─── Extracted entries ───
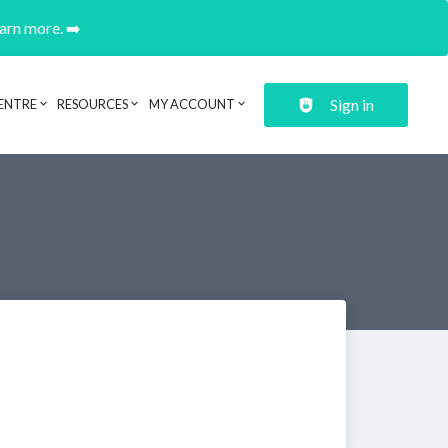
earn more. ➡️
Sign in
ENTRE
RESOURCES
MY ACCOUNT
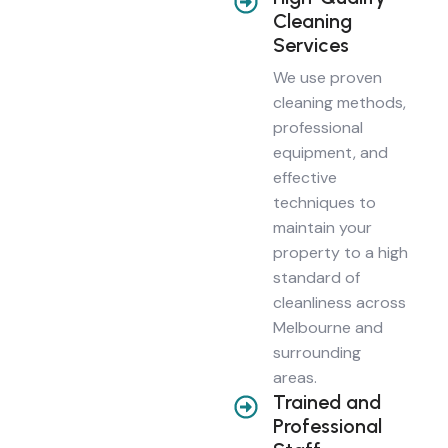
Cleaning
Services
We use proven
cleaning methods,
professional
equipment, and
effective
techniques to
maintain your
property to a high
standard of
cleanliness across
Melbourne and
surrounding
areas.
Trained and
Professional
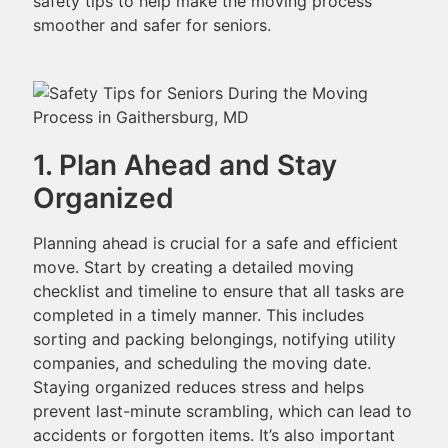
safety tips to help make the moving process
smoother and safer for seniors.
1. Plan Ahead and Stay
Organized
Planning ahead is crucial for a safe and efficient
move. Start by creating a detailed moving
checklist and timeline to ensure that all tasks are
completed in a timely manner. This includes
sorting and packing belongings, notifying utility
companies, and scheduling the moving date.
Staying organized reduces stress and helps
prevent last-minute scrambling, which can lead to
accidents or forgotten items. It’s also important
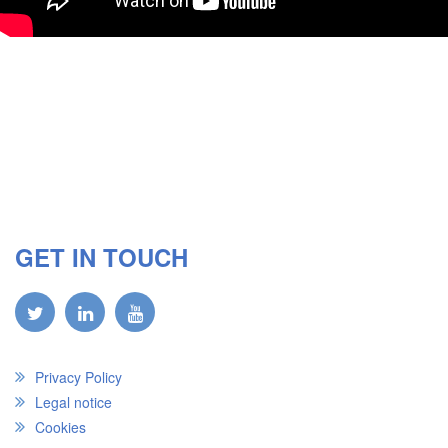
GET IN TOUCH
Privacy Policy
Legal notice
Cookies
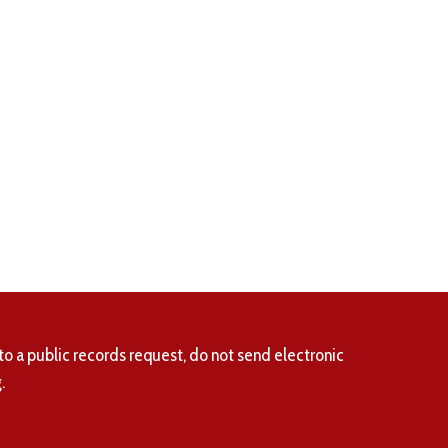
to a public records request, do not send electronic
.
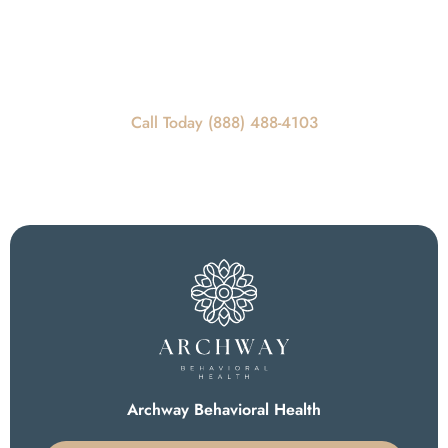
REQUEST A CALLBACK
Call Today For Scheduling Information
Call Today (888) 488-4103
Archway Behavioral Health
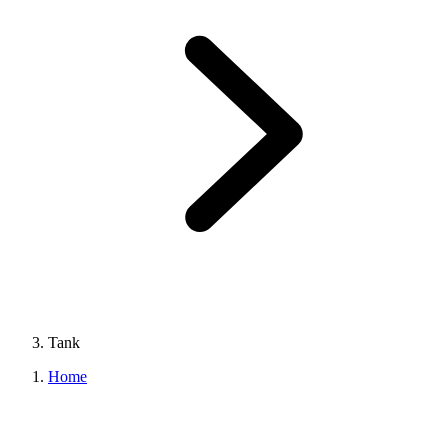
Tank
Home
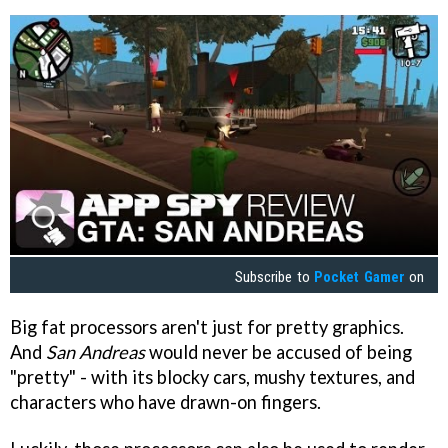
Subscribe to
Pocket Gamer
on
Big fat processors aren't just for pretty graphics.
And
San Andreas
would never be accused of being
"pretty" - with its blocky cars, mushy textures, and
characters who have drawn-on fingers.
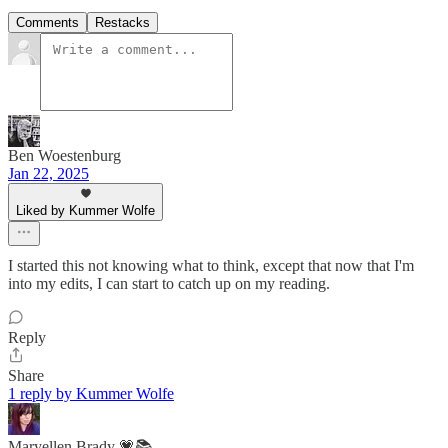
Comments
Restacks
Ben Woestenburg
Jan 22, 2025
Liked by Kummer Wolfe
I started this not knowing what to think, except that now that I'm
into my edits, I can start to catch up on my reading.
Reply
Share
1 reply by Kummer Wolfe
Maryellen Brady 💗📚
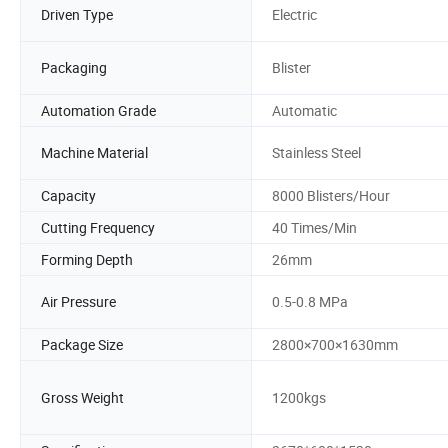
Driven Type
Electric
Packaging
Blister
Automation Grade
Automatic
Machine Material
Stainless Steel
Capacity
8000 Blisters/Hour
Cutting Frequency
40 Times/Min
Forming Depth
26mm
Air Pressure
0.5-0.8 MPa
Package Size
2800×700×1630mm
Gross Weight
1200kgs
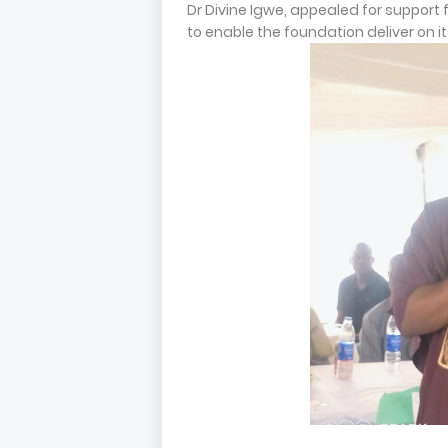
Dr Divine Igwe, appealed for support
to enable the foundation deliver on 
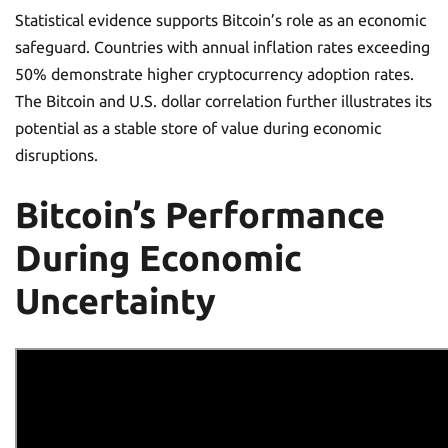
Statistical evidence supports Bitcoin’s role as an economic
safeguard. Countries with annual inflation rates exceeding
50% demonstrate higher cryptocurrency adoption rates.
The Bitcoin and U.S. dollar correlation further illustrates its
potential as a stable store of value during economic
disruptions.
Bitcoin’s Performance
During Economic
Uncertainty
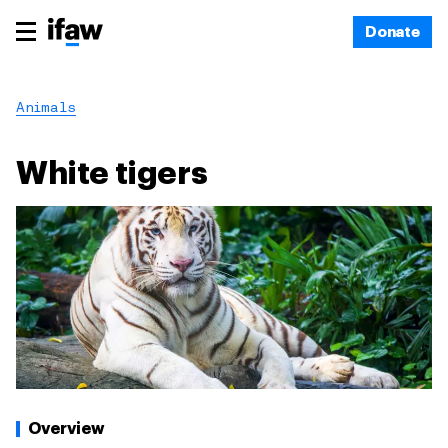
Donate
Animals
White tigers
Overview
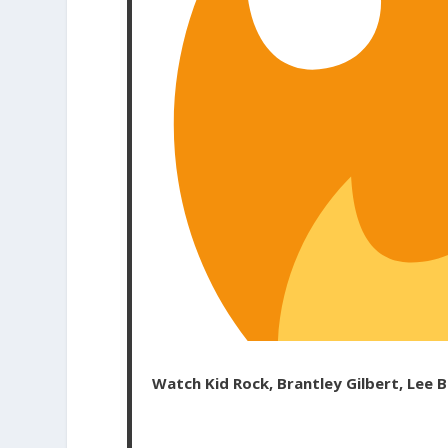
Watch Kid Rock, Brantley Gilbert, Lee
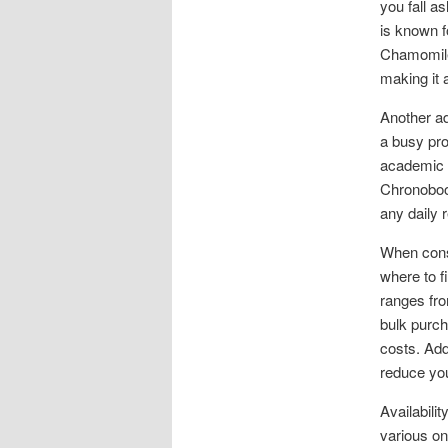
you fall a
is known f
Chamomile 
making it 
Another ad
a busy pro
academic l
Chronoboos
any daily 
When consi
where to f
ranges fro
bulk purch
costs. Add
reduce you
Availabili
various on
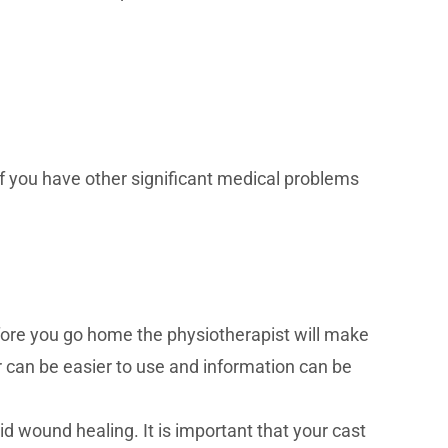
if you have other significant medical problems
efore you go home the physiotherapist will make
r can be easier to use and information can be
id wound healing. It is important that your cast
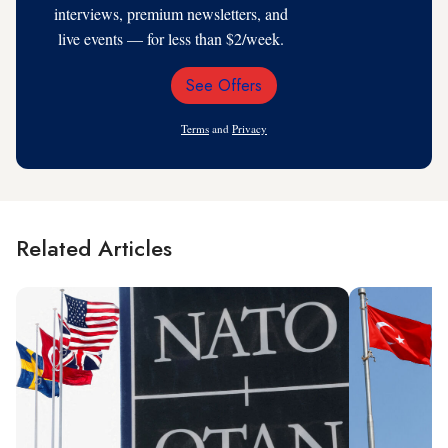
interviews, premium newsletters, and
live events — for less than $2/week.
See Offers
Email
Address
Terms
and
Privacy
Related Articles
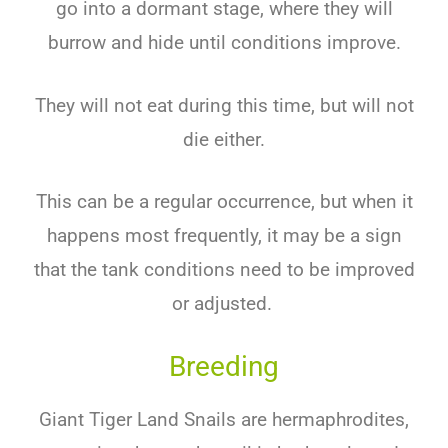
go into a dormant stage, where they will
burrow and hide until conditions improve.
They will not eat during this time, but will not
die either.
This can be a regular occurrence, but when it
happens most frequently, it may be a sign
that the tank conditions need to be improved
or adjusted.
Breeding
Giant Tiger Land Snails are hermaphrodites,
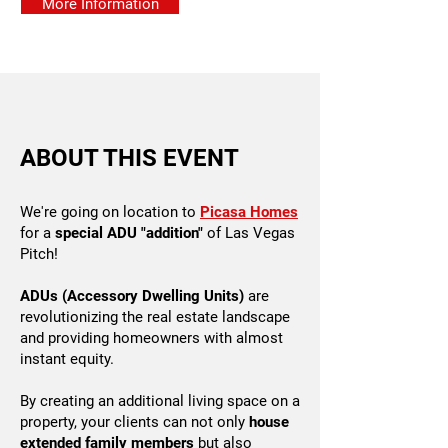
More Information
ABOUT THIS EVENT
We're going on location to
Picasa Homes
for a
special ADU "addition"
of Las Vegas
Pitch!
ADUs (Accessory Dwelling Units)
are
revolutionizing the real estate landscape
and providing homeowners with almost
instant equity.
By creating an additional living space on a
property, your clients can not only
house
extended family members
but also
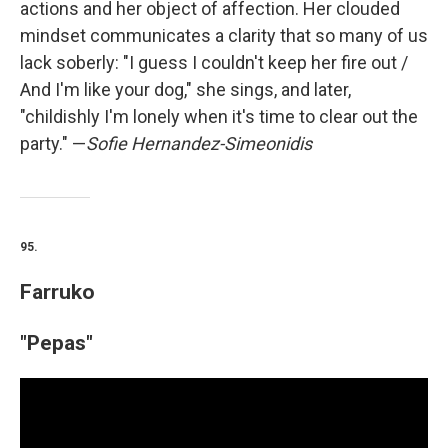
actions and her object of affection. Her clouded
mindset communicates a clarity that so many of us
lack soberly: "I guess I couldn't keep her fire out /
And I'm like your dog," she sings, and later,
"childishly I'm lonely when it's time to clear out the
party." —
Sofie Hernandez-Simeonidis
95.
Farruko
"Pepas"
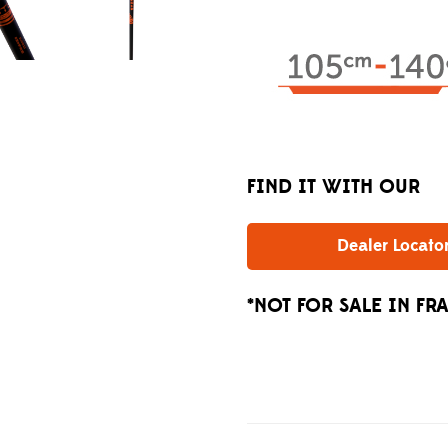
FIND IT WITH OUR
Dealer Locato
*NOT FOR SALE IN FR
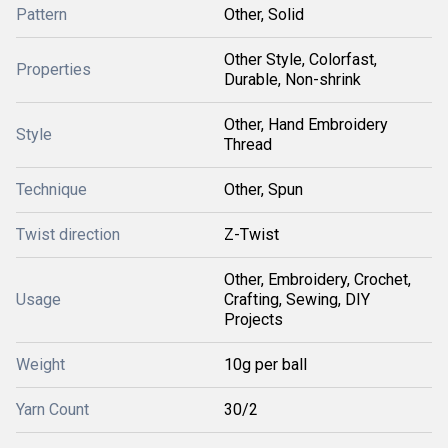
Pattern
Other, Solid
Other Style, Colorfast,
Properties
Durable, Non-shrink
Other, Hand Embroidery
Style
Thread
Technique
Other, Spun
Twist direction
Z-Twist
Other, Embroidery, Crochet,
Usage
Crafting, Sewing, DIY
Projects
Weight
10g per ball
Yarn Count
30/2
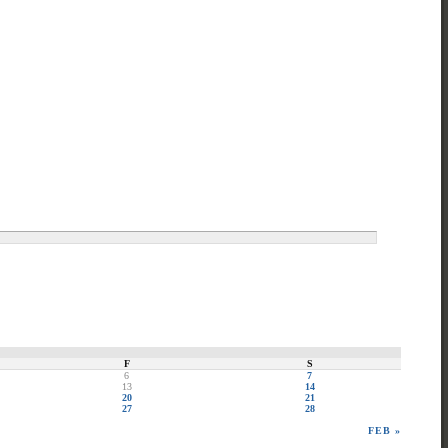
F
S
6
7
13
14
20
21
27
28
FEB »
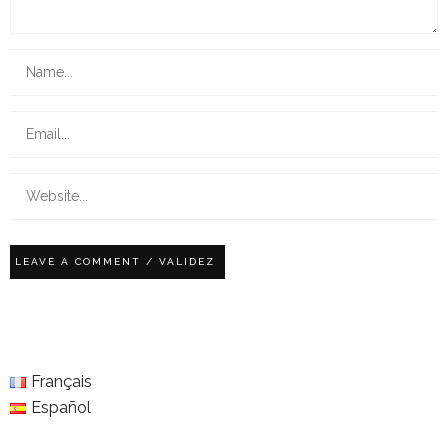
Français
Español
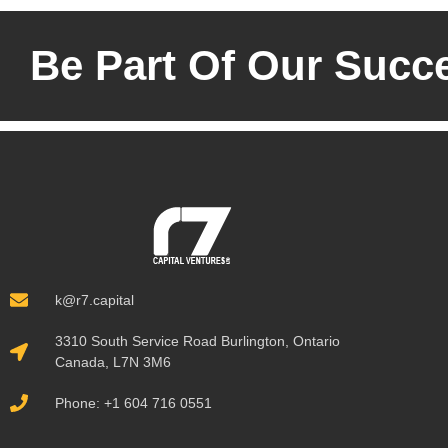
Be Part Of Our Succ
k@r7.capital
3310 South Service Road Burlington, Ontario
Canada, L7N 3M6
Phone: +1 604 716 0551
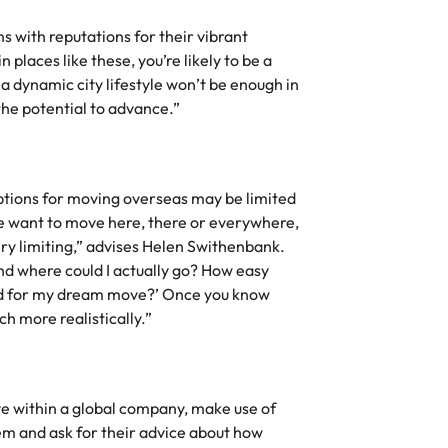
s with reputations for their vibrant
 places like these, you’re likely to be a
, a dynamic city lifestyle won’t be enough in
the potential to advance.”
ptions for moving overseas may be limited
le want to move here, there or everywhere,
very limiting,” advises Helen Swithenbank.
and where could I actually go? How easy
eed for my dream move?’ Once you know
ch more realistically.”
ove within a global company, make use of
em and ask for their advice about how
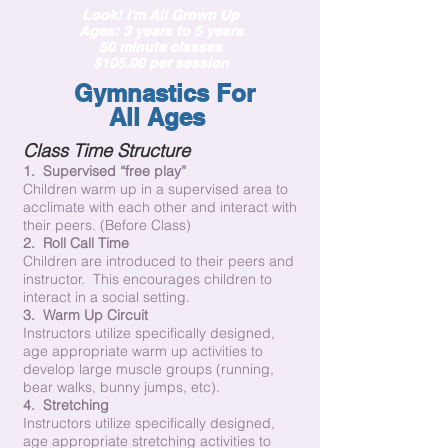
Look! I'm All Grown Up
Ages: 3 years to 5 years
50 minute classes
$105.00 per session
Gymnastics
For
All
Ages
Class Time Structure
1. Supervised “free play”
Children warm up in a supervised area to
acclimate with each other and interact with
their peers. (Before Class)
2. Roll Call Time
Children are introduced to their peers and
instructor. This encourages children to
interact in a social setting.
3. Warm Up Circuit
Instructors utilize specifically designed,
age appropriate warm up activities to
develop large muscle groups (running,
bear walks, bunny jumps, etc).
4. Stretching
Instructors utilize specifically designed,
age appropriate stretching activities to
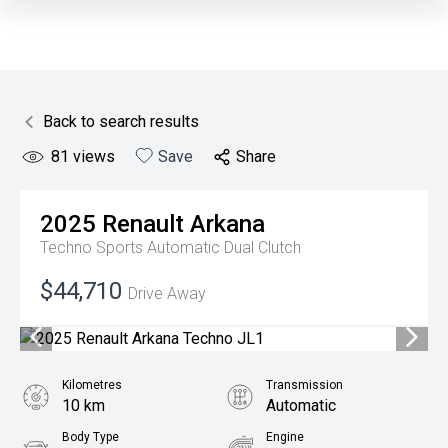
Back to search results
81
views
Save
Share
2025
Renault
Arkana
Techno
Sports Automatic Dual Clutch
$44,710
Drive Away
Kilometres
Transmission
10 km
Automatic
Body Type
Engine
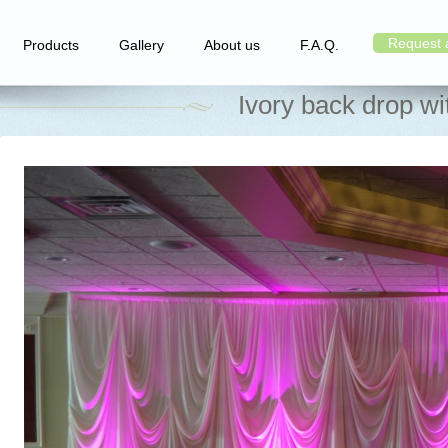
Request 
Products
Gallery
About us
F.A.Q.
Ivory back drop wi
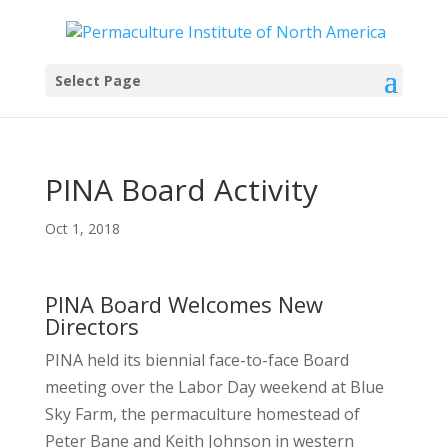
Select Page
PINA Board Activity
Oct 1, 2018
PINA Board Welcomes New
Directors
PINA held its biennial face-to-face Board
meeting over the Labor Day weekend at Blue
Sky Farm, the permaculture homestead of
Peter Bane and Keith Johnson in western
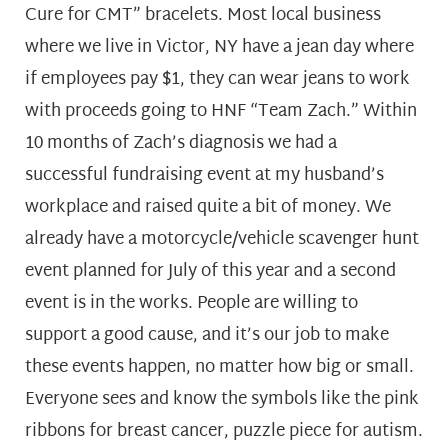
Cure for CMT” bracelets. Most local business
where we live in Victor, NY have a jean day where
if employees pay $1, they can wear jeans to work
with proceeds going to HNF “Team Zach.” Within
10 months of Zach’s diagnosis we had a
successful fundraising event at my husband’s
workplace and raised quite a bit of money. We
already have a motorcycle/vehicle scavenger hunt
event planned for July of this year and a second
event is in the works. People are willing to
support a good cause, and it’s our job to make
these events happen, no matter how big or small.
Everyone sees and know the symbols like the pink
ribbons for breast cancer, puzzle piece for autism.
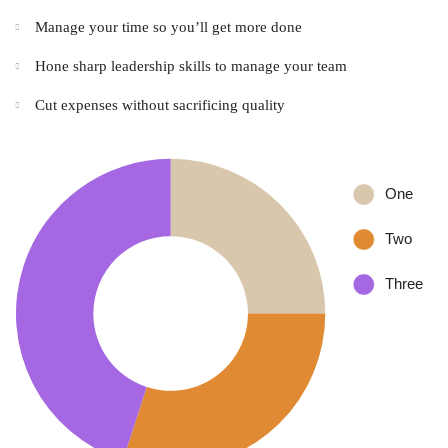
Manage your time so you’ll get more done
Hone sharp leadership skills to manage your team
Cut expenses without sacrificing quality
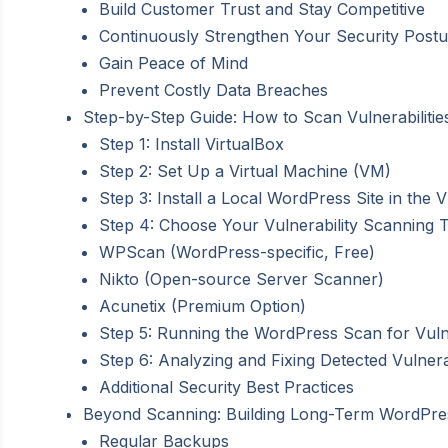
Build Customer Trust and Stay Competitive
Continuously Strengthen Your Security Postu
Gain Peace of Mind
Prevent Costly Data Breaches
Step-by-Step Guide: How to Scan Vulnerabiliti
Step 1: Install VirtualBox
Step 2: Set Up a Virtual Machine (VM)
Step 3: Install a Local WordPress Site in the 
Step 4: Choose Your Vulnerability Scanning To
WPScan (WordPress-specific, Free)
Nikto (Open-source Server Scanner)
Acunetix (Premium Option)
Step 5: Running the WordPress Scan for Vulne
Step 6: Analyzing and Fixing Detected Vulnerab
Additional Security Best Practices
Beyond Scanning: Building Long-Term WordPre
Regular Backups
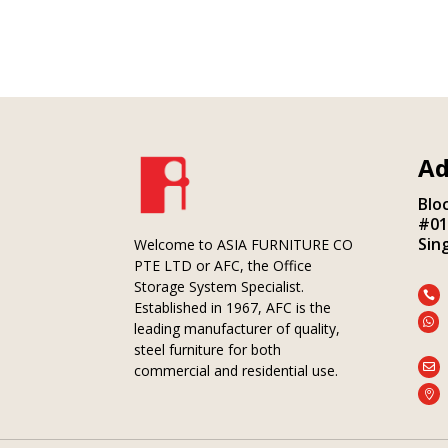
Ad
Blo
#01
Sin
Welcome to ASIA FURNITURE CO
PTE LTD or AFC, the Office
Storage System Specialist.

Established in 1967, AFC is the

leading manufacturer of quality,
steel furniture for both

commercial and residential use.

───
Exercise prompt:
Search the records for the word "property". Copy each line where it appears.

Task result:
property to a high
property, your clients can not only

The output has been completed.